In this context, China's one-child policy has subtly yet significantly altered the American political landscape. Now, American politics are influencing China's economy in return. The backlash against China, which began with Trump's tariffs in 2018 and has gained momentum under President Joe Biden, has led to a decrease in the share of Chinese goods in U.S. imports, dropping to just 12.7% in the first half of 2024.

On top of losing access to the American market, China is also seeing some of its own manufacturing firms relocating portions of their production to countries like Vietnam and Mexico to sidestep U.S. tariffs. This trend hints at a broader exodus reminiscent of the decline experienced by Japan's manufacturing sector.

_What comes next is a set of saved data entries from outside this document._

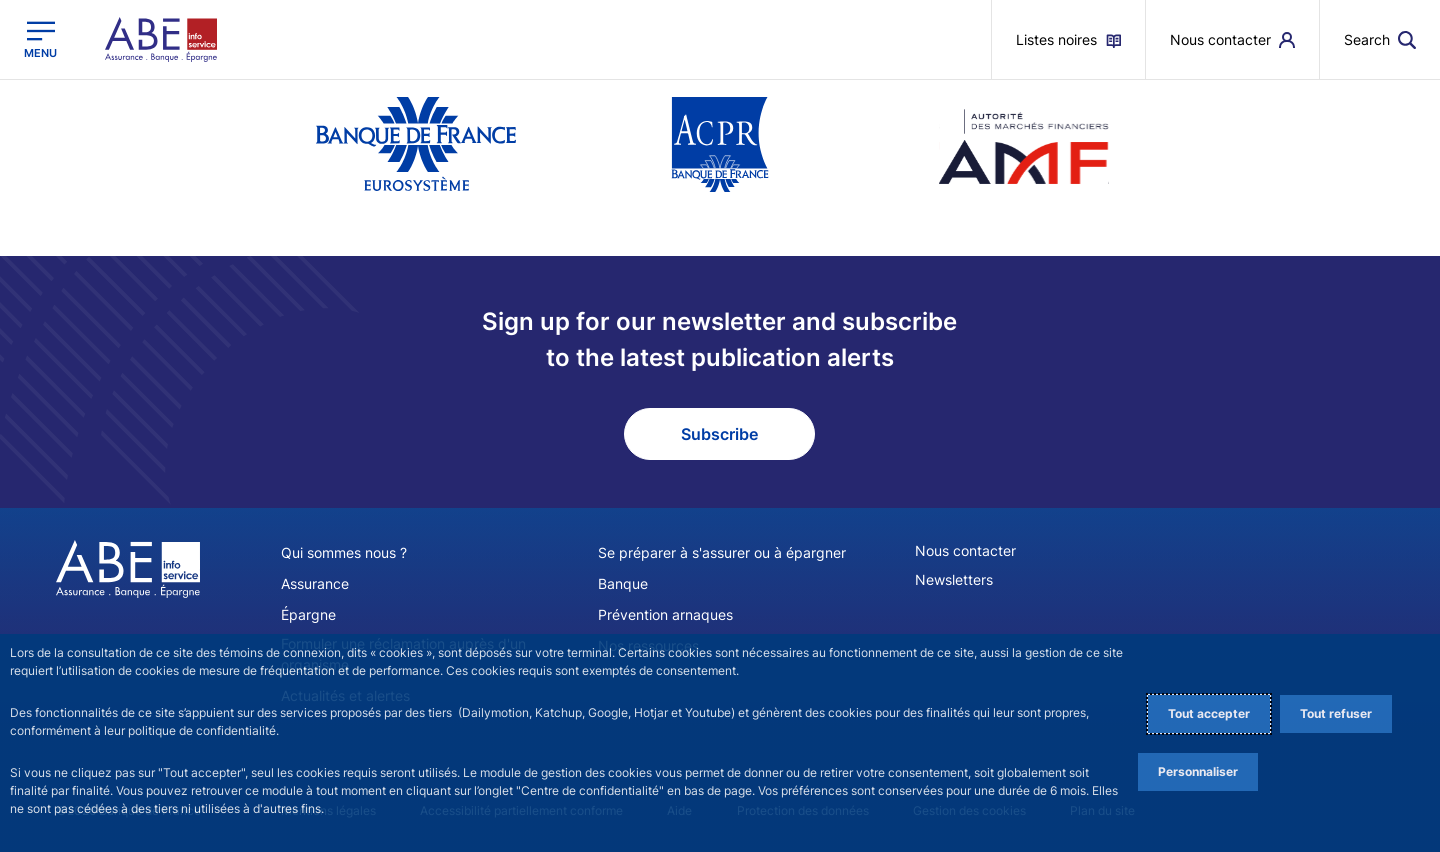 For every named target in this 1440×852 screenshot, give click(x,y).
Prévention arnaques (665, 614)
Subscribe (719, 434)
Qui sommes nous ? (344, 552)
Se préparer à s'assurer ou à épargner (722, 552)
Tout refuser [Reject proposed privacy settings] (1336, 713)
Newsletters (954, 579)
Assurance (315, 583)
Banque (623, 583)
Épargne (308, 614)
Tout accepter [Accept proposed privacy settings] (1209, 713)
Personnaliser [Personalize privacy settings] (1198, 771)
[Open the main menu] (40, 39)
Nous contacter (965, 550)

China is beginning to resemble Japan for a couple of key reasons. First, its workforce is shrinking and aging at an alarming rate. Government statistics show that annual births have plummeted from an average of 23.4 million between 1962 and 1990 to just 9 million last year, a figure that is likely overstated. In just a few years, China may see only about 6 million births annually.

Meanwhile, the median age of migrant workers, who make up 80% of the manufacturing labour force, has increased from 34 in 2008 to 43 last year, with those over 50 rising from 11% to 31%. Some manufacturing plants are already shutting down due to labour shortages.

Second, the services sector is poised to overshadow manufacturing. As the Chinese government aims to boost the share of household disposable income in GDP, demand for U.S. goods is expected to rise. Additionally, many manufacturing workers may transition to the services sector, which is where a rapidly growing number of college graduates will seek employment.

The drop in manufacturing may not occur as swiftly as it did in Japan, thanks to China's larger domestic market and more developed industrial ecosystem.

Additionally, the country's significant investments in artificial intelligence and robotics could lead to productivity improvements. Nevertheless, a decline is both unavoidable and permanent. Unfortunately for the U.S., this situation is unlikely to result in a resurgence of domestic manufacturing.